Task brief: In the records below, find the line containing "Jadi Lokasi Pusat Peringatan", then copy that line and all lines after it, exactly, omitting every picture.

Exercise input:
^^^^^^^^^^^^^^^^
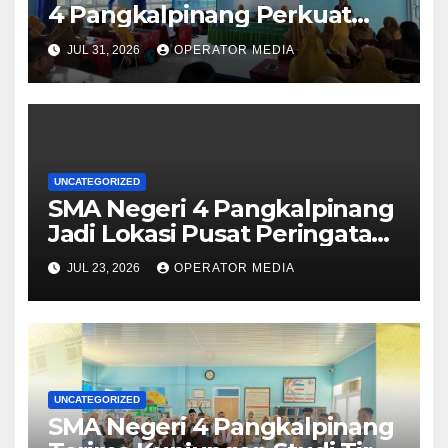
4 Pangkalpinang Perkuat
Kolaborasi Wujudkan Sekolah
JUL 31, 2026
OPERATOR MEDIA
Aman, Nyaman, dan
Menyenangkan
UNCATEGORIZED
SMA Negeri 4 Pangkalpinang
Jadi Lokasi Pusat Peringatan
Hari Anak Nasional 2026 di
JUL 23, 2026
OPERATOR MEDIA
Bangka Belitung
UNCATEGORIZED
SMA Negeri 4 Pangkalpinang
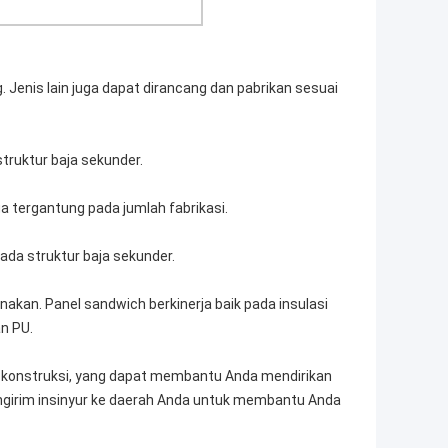
g. Jenis lain juga dapat dirancang dan pabrikan sesuai
truktur baja sekunder.
ga tergantung pada jumlah fabrikasi.
pada struktur baja sekunder.
akan. Panel sandwich berkinerja baik pada insulasi
n PU.
l konstruksi, yang dapat membantu Anda mendirikan
girim insinyur ke daerah Anda untuk membantu Anda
^^^^^^^^^^^^^^^^
Result:
Jadi Lokasi Pusat Peringatan
Hari Anak Nasional 2026 di
JUL 23, 2026
OPERATOR MEDIA
Bangka Belitung
UNCATEGORIZED
SMA Negeri 4 Pangkalpinang
g. Jenis lain juga dapat dirancang dan pabrikan sesuai
truktur baja sekunder.
ga tergantung pada jumlah fabrikasi.
pada struktur baja sekunder.
akan. Panel sandwich berkinerja baik pada insulasi
n PU.
l konstruksi, yang dapat membantu Anda mendirikan
girim insinyur ke daerah Anda untuk membantu Anda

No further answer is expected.